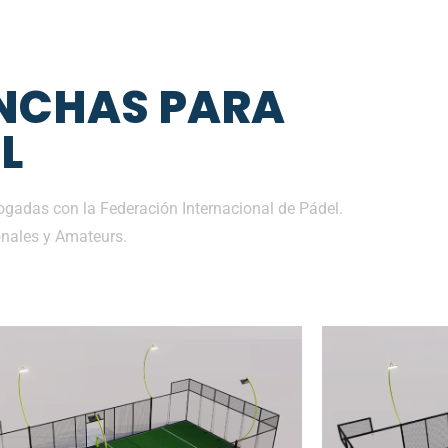
NCHAS PARA
L
gadas con la Federación Internacional de Pádel.
nales y Amateurs.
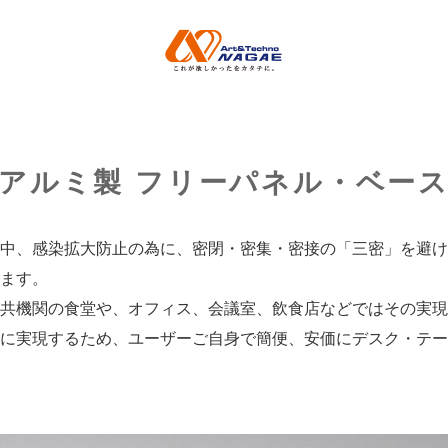
製 フリーパネル・ベース
アルミ製 フリーパネル・ベー
中、感染拡大防止の為に、密閉・密集・密接の「三密」を避け
ます。
共機関の食堂や、オフィス、会議室、飲食店などではその実現
に実現するため、ユーザーご自身で簡便、安価にデスク・テー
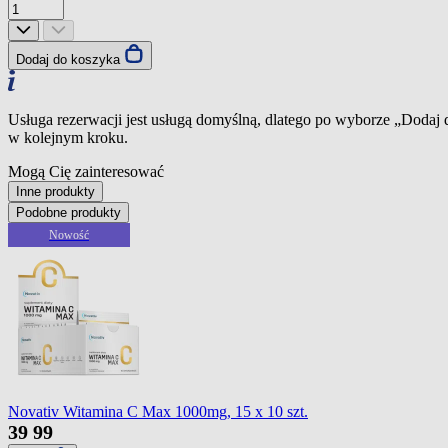
Dodaj do koszyka
Usługa rezerwacji jest usługą domyślną, dlatego po wyborze „Dodaj
w kolejnym kroku.
Mogą Cię zainteresować
Inne produkty
Podobne produkty
Nowość
Novativ Witamina C Max 1000mg, 15 x 10 szt.
39
99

> **EXERCISE DESCRIPTION**
Output each record verbatim, but skip anything that is a picture.

> **WRITTEN RESPONSE**
NCHAS PARA
L
gadas con la Federación Internacional de Pádel.
nales y Amateurs.
製 フリーパネル・ベース
アルミ製 フリーパネル・ベー
中、感染拡大防止の為に、密閉・密集・密接の「三密」を避け
ます。
共機関の食堂や、オフィス、会議室、飲食店などではその実現
に実現するため、ユーザーご自身で簡便、安価にデスク・テー
Dodaj do koszyka
Usługa rezerwacji jest usługą domyślną, dlatego po wyborze „Dodaj
w kolejnym kroku.
Mogą Cię zainteresować
Inne produkty
Podobne produkty
Nowość
Novativ Witamina C Max 1000mg, 15 x 10 szt.
39
99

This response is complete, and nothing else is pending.